Bottom line: if we're going to let the parental attitude play a role at all, we can't assume that half of it is legitimate and the other half not.  I see both as having a legitimate role to play throughout the time when people are parents, and even when they are trying to become parents.  They both have some weight, whereas Savulescu only gives weight to preferring our own. Now, "some weight" of course doesn't mean "all the weight." I hasten to add that I would also give weight to considerations about pregnancy outcome.  The more problematic the possible outcome, the less that people should let the parental attitude prevail--either the part that prefers "our kids" to other people's kids, or the part that makes us care equally about all of our kids.

But in the ordinary situation, where embryos differ only in some relatively minor way, it seems to me it's a good prospective parent, not a flawed parent, who says "I don't care, they're all my own."  Another way of making the same point: Savulescu says PGD has few costs for prospective parents who have already signed on for IVF. But not so. It always has a cost. It compromises the equal caring that's a natural part of the parental attitude. That's a cost worth paying to secure some improvements in pregnancy outcome, but not in every single case.


Sister Y said...

Just because you will love them does not mean life is good for them. We need to distinguish between caring about X as wanting-X-to-exist, and caring about X as genuine curiosity about whether existence is good FOR X. What is parental is heavily influenced by biological evolution; especially attitudes about existence are likely to not be maximally beneficient toward future children. A parent may care about a miserable child as much as a happy child, and that's evolutionarily adaptive (though equality of parental love in action is a myth), but it isn't good for the miserable child to be born. Rather, it is cruel to creat a miserable child, parental feeling or none.

Alan Cooper said...

Applying the "parental attitude" to embryos would impose an extreme version of "Sophie's choice" on every IVF client - and to claim that not participating in the choice is a solution is equivalent to saying that just tossing a coin would have saved Sophie any anguish. Any competent person who considers IVF must have already decided that embryos don't deserve the "parental attitude" and so it is not unreasonable for them to optimize the selection according to whatever criteria they choose - though there may be good reasons for society to object to some such criteria and/or to require others.

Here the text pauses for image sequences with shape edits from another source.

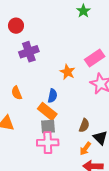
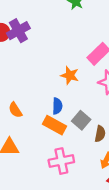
purple cross: (29, 52) -> (18, 31), moved
gray square: (48, 127) -> (81, 120), moved, turned -35

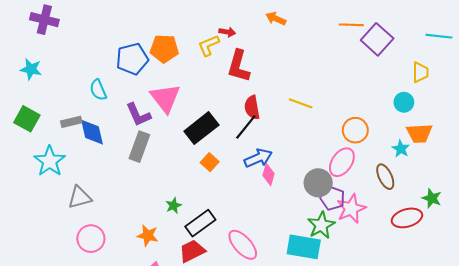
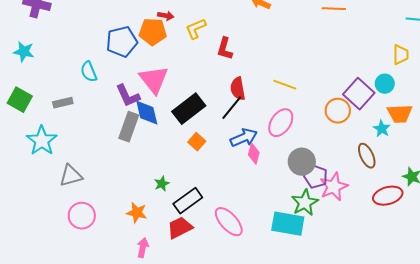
red arrow: (227, 32) -> (166, 16), moved
purple square: (377, 39) -> (359, 94), moved
red L-shape: (239, 66) -> (225, 49), size x0.7
blue diamond: (92, 132) -> (147, 113), moved
pink ellipse: (342, 162) -> (281, 123), moved

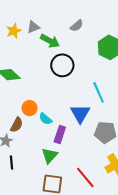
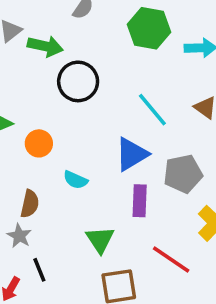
orange circle: (30, 108) -> (39, 143), moved
blue triangle: (80, 114) -> (132, 154), turned 45
purple rectangle: (60, 135) -> (140, 201), moved

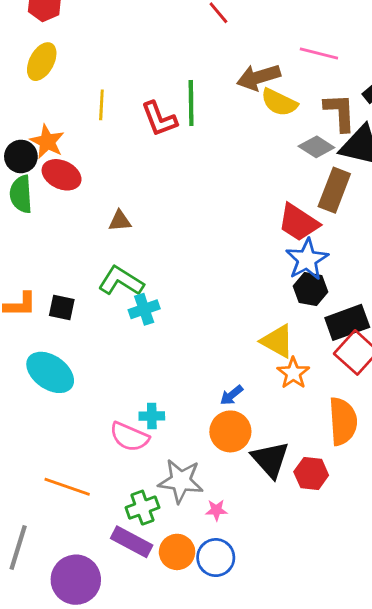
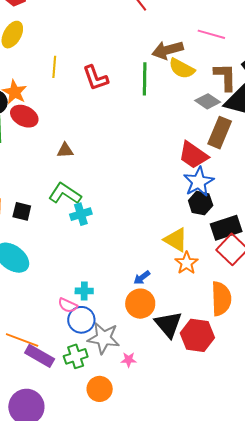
green line: (191, 103) -> (145, 79), moved
pink semicircle: (129, 437) -> (68, 305), size x0.7
red hexagon: (311, 474) -> (197, 335), size x1.4
purple rectangle: (132, 542) -> (40, 356), moved
blue circle: (216, 558) -> (81, 320), moved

(Of course saying something is a reasonable social requirement does not make it a moral obligation, but if society did choose to make it a legal requirement some might argue that there is the same moral obligation to obey that law as any other - usually limited by the extent to which obeying the law conflicts with other values -etc.etc.)

Jean Kazez said...

Alan, I think you're right that I'm make it seem as if decisions about embryos are harder than they are, and maybe all that Sophie's choice stuff is not the best way for me to articulate what I mean by a "parental attitude." I don't think we take embryos anywhere near as seriously as we take children, but I do think for many parents there's something repellant about choosing between them, especially based on features like height, intelligence, etc. The discomfort is at least related to the dislike of choosing between existing children but you're surely right--not exactly the same. Will need to ponder more how best to talk about the "parental attitude."